The region’s overall activity rose to +42 in April from +22 in March, “well above” the long-term average, the Chicago Fed said in a statement. In fact, it was considerably better than that, topping the +40 mark hit in December 2017, and highest since several months above +50 in 2014.
The manufacturing index was particularly high, at +63. Non-manufacturing was +30, but that’s still the highest mark in several years.
Hiring leapt up for lower-paying jobs, likely a reflection of the reopening of much of the restaurant and hospitality industry as COVID-19 recedes. Hiring for higher-paying jobs actually dipped in the month to -9.
On the other hand, expectations for the pace of hiring over the next 12 months increased. So did labor cost pressures, but nonlabor cost pressures decreased.
The survey is conducted of a Fed-selected panel of business executives and other officials. A “0” index reading means there is no change from long-term averages. Readings above that figure indicate faster than usual growth, and readings below 0 slower than usual growth.

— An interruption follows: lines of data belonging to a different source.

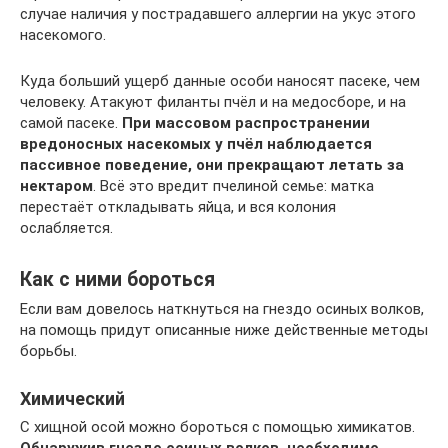
случае наличия у пострадавшего аллергии на укус этого
насекомого.
Куда больший ущерб данные особи наносят пасеке, чем
человеку. Атакуют филанты пчёл и на медосборе, и на
самой пасеке.
При массовом распространении
вредоносных насекомых у пчёл наблюдается
пассивное поведение, они прекращают летать за
нектаром
. Всё это вредит пчелиной семье: матка
перестаёт откладывать яйца, и вся колония
ослабляется.
Как с ними бороться
Если вам довелось наткнуться на гнездо осиных волков,
на помощь придут описанные ниже действенные методы
борьбы.
Химический
С хищной осой можно бороться с помощью химикатов.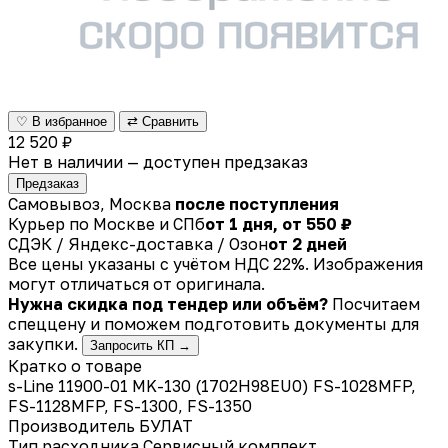
♡ В избранное
⇄ Сравнить
12 520 ₽
Нет в наличии — доступен предзаказ
Предзаказ
Самовывоз, Москва
после поступления
Курьер по Москве и СПб
от 1 дня, от 550 ₽
СДЭК / Яндекс-доставка / Озон
от 2 дней
Все цены указаны с учётом НДС 22%. Изображения
могут отличаться от оригинала.
Нужна скидка под тендер или объём?
Посчитаем
спеццену и поможем подготовить документы для
закупки.
Запросить КП →
Кратко о товаре
s-Line 11900-01 MK-130 (1702H98EU0) FS-1028MFP,
FS-1128MFP, FS-1300, FS-1350
Производитель
БУЛАТ
Тип расходника
Сервисный комплект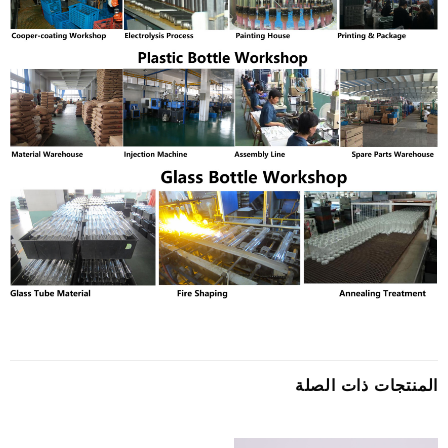
المنتجات ذات الصلة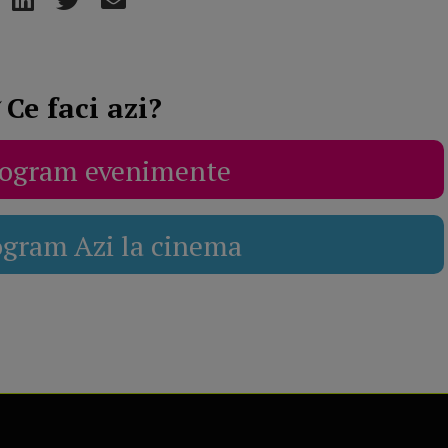
Ce faci azi?
ogram evenimente
ogram Azi la cinema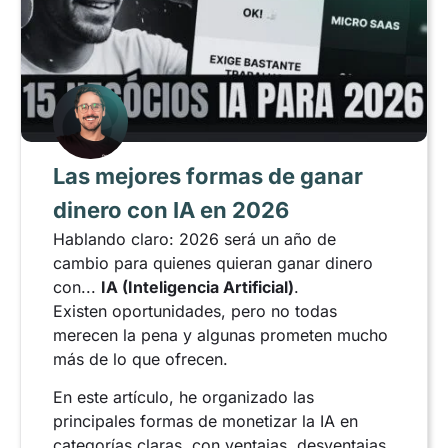
Las mejores formas de ganar
dinero con IA en 2026
Hablando claro: 2026 será un año de
cambio para quienes quieran ganar dinero
con...
IA (Inteligencia Artificial)
.
Existen oportunidades, pero no todas
merecen la pena y algunas prometen mucho
más de lo que ofrecen.
En este artículo, he organizado las
principales formas de monetizar la IA en
categorías claras, con ventajas, desventajas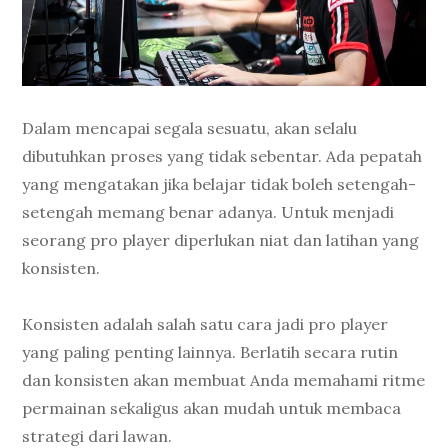
Dalam mencapai segala sesuatu, akan selalu
dibutuhkan proses yang tidak sebentar. Ada pepatah
yang mengatakan jika belajar tidak boleh setengah-
setengah memang benar adanya. Untuk menjadi
seorang pro player diperlukan niat dan latihan yang
konsisten.
Konsisten adalah salah satu cara jadi pro player
yang paling penting lainnya. Berlatih secara rutin
dan konsisten akan membuat Anda memahami ritme
permainan sekaligus akan mudah untuk membaca
strategi dari lawan.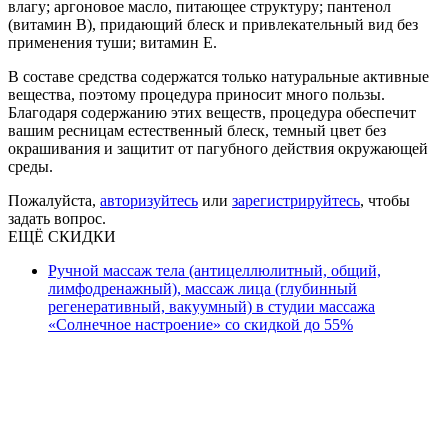
влагу; аргоновое масло, питающее структуру; пантенол
(витамин B), придающий блеск и привлекательный вид без
применения туши; витамин Е.
В составе средства содержатся только натуральные активные
вещества, поэтому процедура приносит много пользы.
Благодаря содержанию этих веществ, процедура обеспечит
вашим ресницам естественный блеск, темный цвет без
окрашивания и защитит от пагубного действия окружающей
среды.
Пожалуйста,
авторизуйтесь
или
зарегистрируйтесь
, чтобы
задать вопрос.
ЕЩЁ СКИДКИ
Ручной массаж тела (антицеллюлитный, общий,
лимфодренажный), массаж лица (глубинный
регенеративный, вакуумный) в студии массажа
«Солнечное настроение» со скидкой до 55%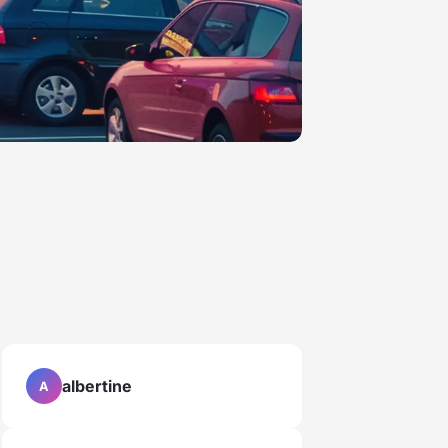
albertine
A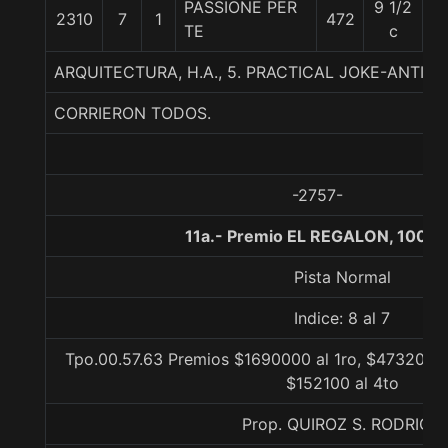
PASSIONE PER
9 1/2
2310
7
1
472
5
TE
c
ARQUITECTURA, H.A., 5. PRACTICAL JOKE-ANTIP
CORRIERON TODOS.
-2757-
11a.- Premio EL REGALON, 1000 
Pista Normal
Indice: 8 al 7
Tpo.00.57.63 Premios $1690000 al 1ro, $473200 a
$152100 al 4to
Prop. QUIROZ S. RODRIGO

UPDATE—The monthly report from the Chicago Loop Alliance also shows some reason for optimism,
The group found that parking volumes in particular are up to 87 percent of capacity, easily the highest since the onset of the pandemic. However, Metra and the CTA have been slower to recover, with the latter a bit under 40 percent of normal, not much above where it’s been for the past year.
Hotel occupancy is up to 36 percent, and more downtown employers say they’re bringing their workers back to the office. But the number of people actually in offices remains below 20 percent of normal.
Still, said alliance President Michael Edwards in a statement, “we anticipate a bustling Loop this summer.”